Art, Art History, Artists, Baroque, Painters, Who was/is

Who was Clara Peeters?

Clara Peeters was a still life painter of the Flemish Baroque. Everything we know about her came from her paintings, so the biographical information we have is very limited. For example, her place of birth is not documented, there is no information of a possible wedding and we don’t know who trained her.


There are reasons to think that she based her career in Antwerp. There’s a painting in a collection in Amsterdam that is described in a document from 1635 as “a sugar banquet painted in 1608 by a woman Clear Pieters from Antwerp”. Also, it’s known that at least six of the supports that she used for her paintings bear marks from the same city. Panel and supports from Antwerp were not often used in other cities. So, it’s more likely that she was practising locally. Six of her known paintings include the same ornate silver knife that has inscribed her name. In (at least) three of them is visible on the blade a silver mark from Antwerp.

Still life with Flowers and Gold Cups of Honour (Staatliche Kunsthalle Karlsruhe)

By that time Antwerp was one of the most important commercial centres and one of the leaders in production and exportation of paintings in Europe.


Today there are 39 known paintings that bear the signature of Clara Peeters or an inscription of her name and also a few unsigned paintings can be attributed to her. Some of her paintings must have been lost.

table with oranges olives and pie
Table with oranges, olives and pie (Museo Nacional del Prado)

Her earliest paintings are dated from 1607 and 1608, it’s known that eleven of her paintings bear dates.

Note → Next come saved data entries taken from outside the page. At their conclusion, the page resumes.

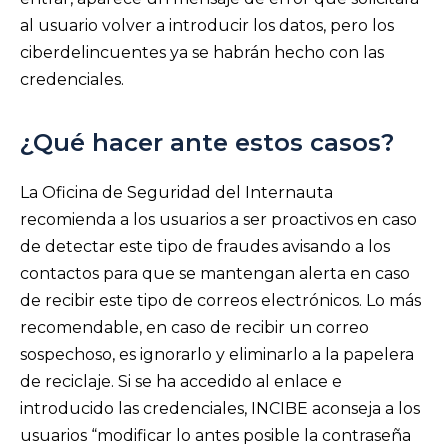
al usuario volver a introducir los datos, pero los
ciberdelincuentes ya se habrán hecho con las
credenciales.
¿Qué hacer ante estos casos?
La Oficina de Seguridad del Internauta
recomienda a los usuarios a ser proactivos en caso
de detectar este tipo de fraudes avisando a los
contactos para que se mantengan alerta en caso
de recibir este tipo de correos electrónicos. Lo más
recomendable, en caso de recibir un correo
sospechoso, es ignorarlo y eliminarlo a la papelera
de reciclaje. Si se ha accedido al enlace e
introducido las credenciales, INCIBE aconseja a los
usuarios “modificar lo antes posible la contraseña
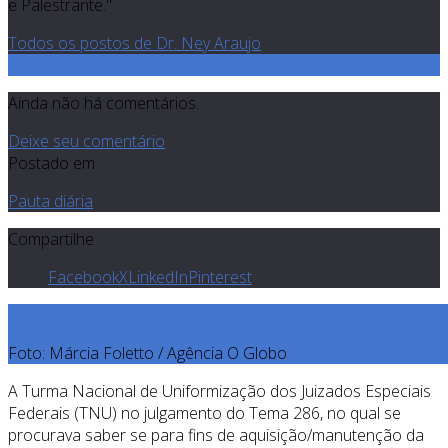
e Palestrante."
Todos os postos de Dr. Ney Araujo
0
Ainda não há comentários.
Deixe seu comentário
Postado em
Pauta diária
Compartilhe
Facebook
X
LinkedIn
Pinterest
Foto: Márcia Foletto / Agência O Globo
A Turma Nacional de Uniformização dos Juizados Especiais
Federais (TNU) no julgamento do Tema 286, no qual se
procurava saber se para fins de aquisição/manutenção da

Almost all of her paintings are still lifes. Her dedication to this genre was a result of the limitations imposed by contemporary culture on women artists. Her last work documented in the 17th century is a painting of birds recorded in a collection in Haarlem in 1685. In the 18th century her works appear in eight inventories in Bonn, Brussels, Hannover, Hamburg, London and Paris, it’s curious that not a single painting by her is recorded in Antwerp in both centuries. It indicates that she probably had cast a wide social and geographical net. She may have exported her works through art dealers what explains the wide distribution of her work.

Still life with nuts, candy and flowers (Museo del Prado)

When Clara Peeters started working in the first decade of the 17th century only a few of this type of paintings were included in collections of the Southern and Northern Netherlands. However, the taste for this genre would grow in the following decades.

There are early documents that suggest that she had some name recognition in the Northern Netherlands.


At that time, knives were carried by guests when they’re invited to dine at someone else’s place. This type of knife was also used as wedding gifts. The knife we can see in her paintings (in which there is her name engraved) could be a souvenir of her own wedding, which is not documented.

Knife detail of Table with oranges, olives and pie


Clara Peeters included self-portraits in some of her paintings, at least eight. Her self-portraits are in the surfaces of jars and glasses. But to see them its needed a very careful look.


With the self-portraits Peeters is proclaiming her proud of being woman and painter. Also, it suggests that she knew other works with reflected images like Van Eyck’s The Arnolfini Portrait and Self-portrait in a convex mirror by Parmigianino.


  • She was the first woman artist to have a solo exhibition at Museo del Prado (Madrid – Spain), called The Art of Clara Peeters.